1. Rising Japanese yen exchange rate
More than 48% of Toyota’s revenue come from international markets, which means that the company has to convert foreign currencies to Japanese yen in order to calculate its revenues and send the profits back to Japan.
Currency rates are volatile and the company’s profits and revenue highly depend on the fluctuating exchange rates. The company cannot control the currency exchange rates, therefore it is at risk, if Japanese yen exchange rates would start to rise. In such case, the company’s profits would decrease significantly. The company itself identifies this as a key threat that will negatively affect the company over the next few years.
2. The automotive industry is subject to various governmental regulations
Increasing government regulations is one of the key threats affecting Toyota. The company has emphasized this issue in its financial report:
“The worldwide automotive industry is subject to various laws and governmental regulations including those related to environmental matters such as emission levels, fuel economy, noise and pollution. Toyota has incurred, and expects to incur in the future, significant costs in complying with these regulations.

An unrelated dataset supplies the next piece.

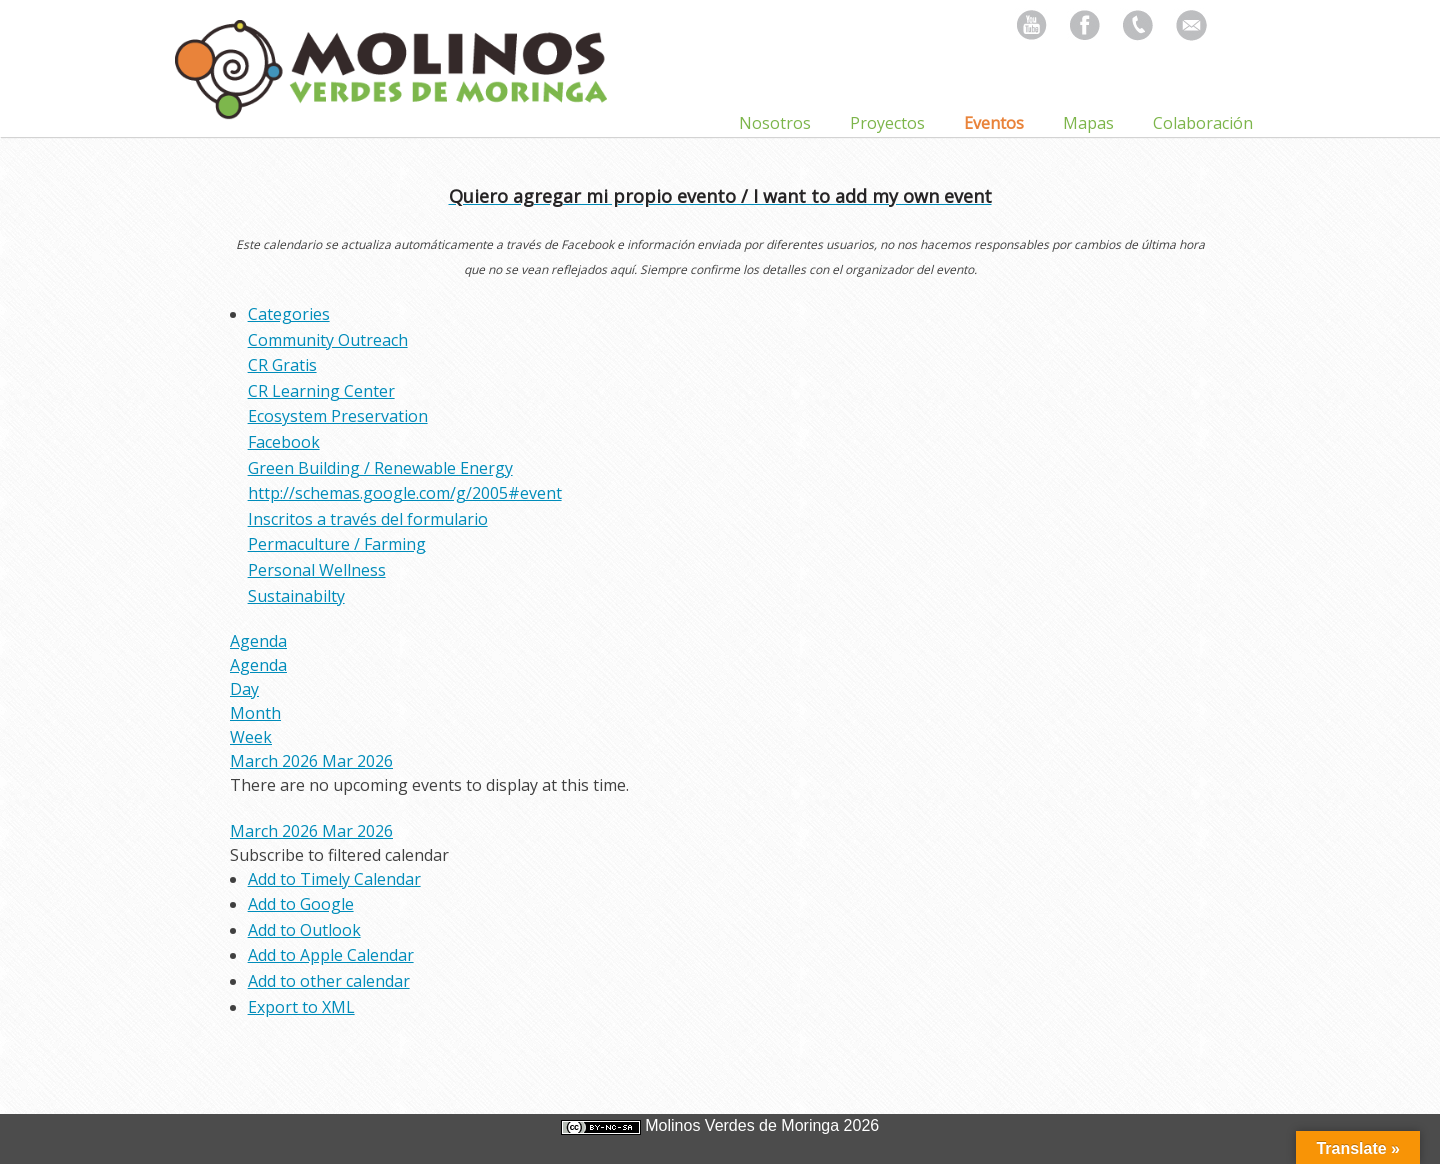 The image size is (1440, 1164). What do you see at coordinates (405, 493) in the screenshot?
I see `http://schemas.google.com/g/2005#event` at bounding box center [405, 493].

Furthermore, new legislation or changes in existing legislation may also subject Toyota to additional expenses in the future. If Toyota incurs significant costs related to meeting laws and governmental regulations, Toyota’s financial condition and results of operations may be adversely affected.”
3. Increasing competition in the worldwide automotive market
Despite the fact that the worldwide automotive market is already highly competitive, the competition is further increasing due to the excess of vehicle production, rapid technological changes, new entrants and saturation of the largest markets.

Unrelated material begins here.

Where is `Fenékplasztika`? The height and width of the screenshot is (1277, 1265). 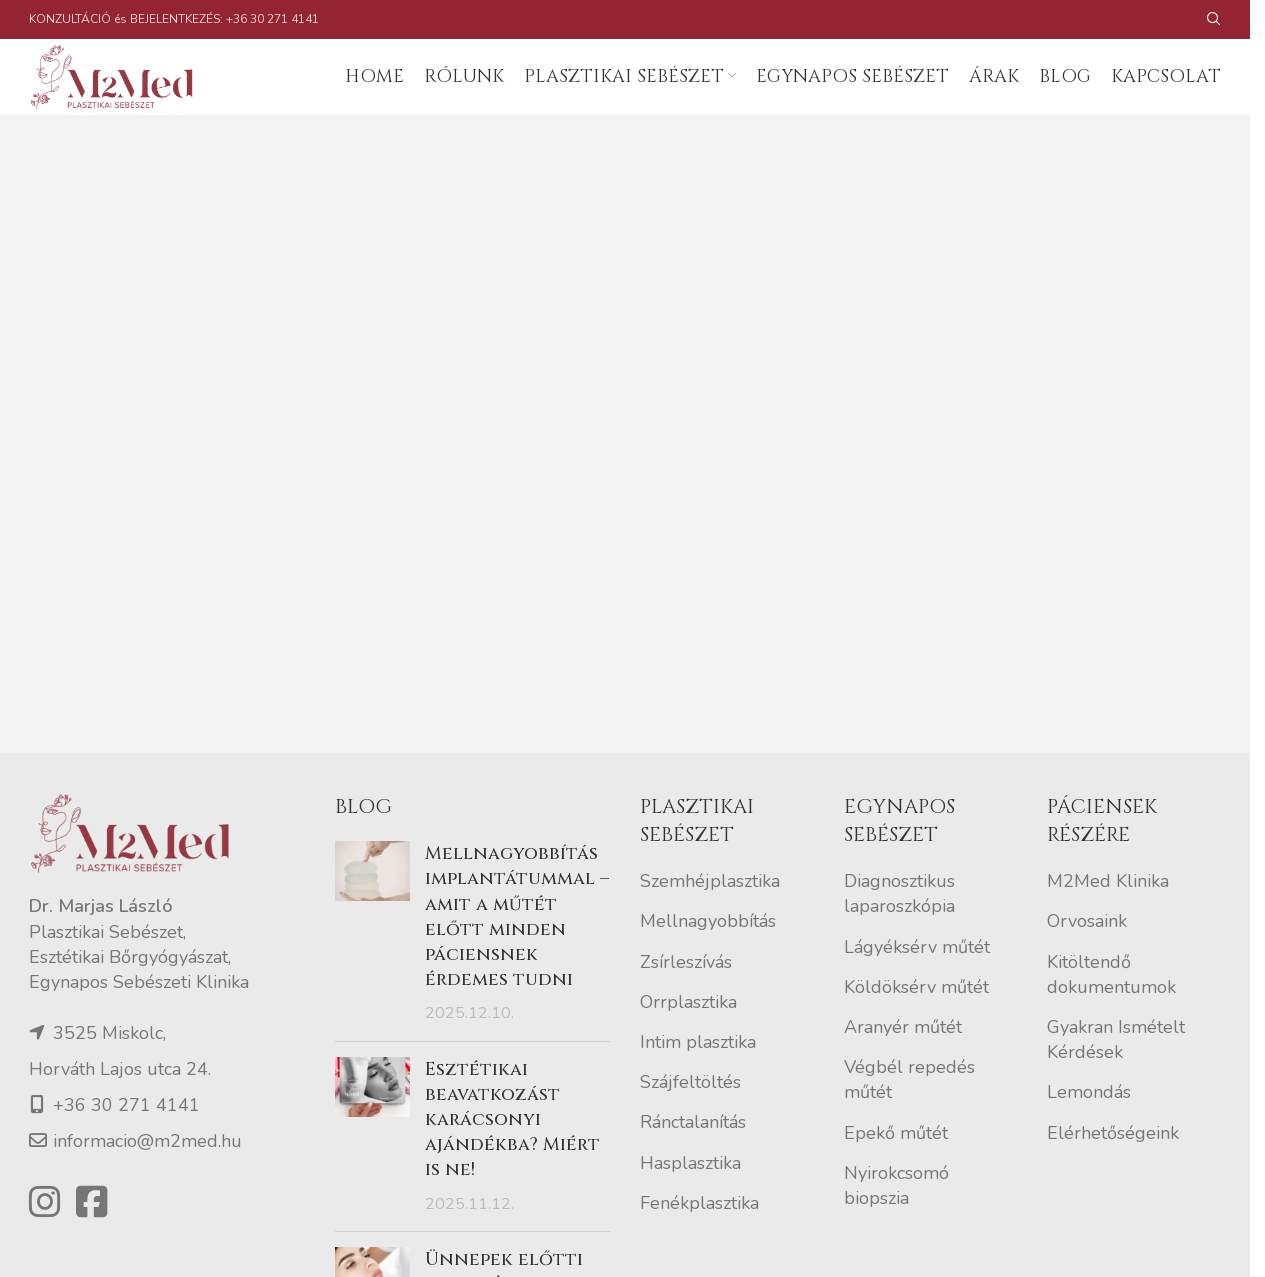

In China, one of the key company’s markets, new home based Chinese manufacturers are competing by offering lower prices, but similar quality build vehicles. The U.S. automotive market is also reaching its peak and is likely to decrease over the next few years.
New companies, such as Tesla with its electric cars will make it very hard for Toyota to compete in the electric cars segment. In addition, Google, which tries to build self-driving cars is also threatening the traditional automotive industry. The competition is further fueled by the fact that the global automotive production capacity far exceeds the demand. In 2015, there was an estimated global excess production capacity of 31 million units.
4. Toyota may be adversely affected by natural disasters
Toyota and its suppliers have many manufacturing facilities in Japan, Thailand, China and Indonesia. These countries, are often affected by natural disasters, such as earthquakes, tsunamis and flooding. Every occurrence of such calamity may disrupt the manufacturing processes and result in supply shortages or an overall halt of the production.
In the past, Toyota’s operations have been significantly impacted by such disasters and resulted in huge losses. For as long as the company or its suppliers will continue to run their manufacturing in these or similarly affected countries, Toyota will be subject to further losses.